We are seeking an experienced
HPC Administrator with a strong background in
Linux systems administration,
HPC environments, and
workload scheduling platforms such as
PBS Professional or
Slurm. The ideal candidate is comfortable supporting engineering and research teams, managing GPU-enabled infrastructure, automating operational processes, and maintaining highly available, secure computing environments that support mission-critical workloads.

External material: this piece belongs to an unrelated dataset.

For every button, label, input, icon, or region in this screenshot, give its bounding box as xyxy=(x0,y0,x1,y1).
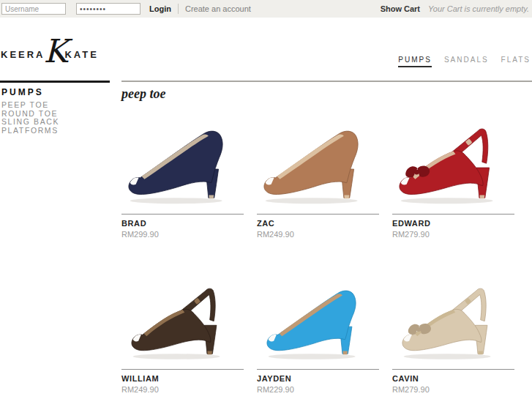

Responsibilities- Administer and maintain Altair Access, PBS Professional, and Slurm workload scheduling environments
- Manage user onboarding, account provisioning, queue access, and resource allocation policies
- Install, configure, and support engineering applications including ANSYS, STAR-CCM+, SIMPACK, Simufact, Tacoma, and related software platforms
- Monitor cluster health, performance, job execution, storage utilization, and overall system capacity
- Maintain and support GPU infrastructure, including NVIDIA drivers, CUDA toolkits, and fabric management services
- Perform operating system patching, firmware upgrades, security remediation, and vulnerability management activities
- Troubleshoot hardware, software, application, networking, storage, and job scheduling issues
- Support containerized workloads and AI/ML environments utilizing GPU resources
- Coordinate support activities with technology vendors including Dell, NVIDIA, Altair, Ansys, and other strategic partners
- Develop automation solutions and infrastructure-as-code practices to improve operational efficiency and consistency
- Ensure compliance with cybersecurity and regulatory requirements, including CMMC, NIST 800-171, and export control standards
- Provide technical guidance to engineering and research teams regarding application performance, resource utilization, and HPC best practices
- Participate in capacity planning, architecture reviews, hardware refreshes, and future HPC expansion initiatives
- Collaborate with cross-functional teams to maintain a reliable, secure, and high-performing computing environment
Required Skills & Qualifications- 7+ years of experience administering Linux systems in enterprise or HPC environments
- Experience supporting High Performance Computing (HPC) infrastructure and clustered computing environments
- Hands-on experience with PBS Professional, Slurm, or similar workload schedulers
- Strong knowledge of Red Hat Enterprise Linux (RHEL) or comparable Linux distributions
- Experience supporting engineering and simulation applications in a research or engineering environment
- Experience administering GPU-based computing platforms, including NVIDIA GPUs and CUDA
- Proficiency with scripting and automation using Python, Bash, or similar technologies
- Experience with container technologies such as Docker, Podman, or Kubernetes
- Strong understanding of storage, networking, system performance tuning, and troubleshooting
- Familiarity with infrastructure automation and configuration management practices
- Knowledge of cybersecurity principles, vulnerability remediation, and enterprise compliance requirements
- Strong analytical, troubleshooting, and problem-solving skills
- Ability to communicate effectively with technical and non-technical stakeholders
- Experience working collaboratively within engineering, research, or scientific computing environments
Other InformationThe work hours will be approximately 8:00 am to 5:00 pm EST, depending on workload, with the occasional late night when a tight deadline calls for it. We work for security-conscious clients, thus background checks will be required. Salary dependent upon experience.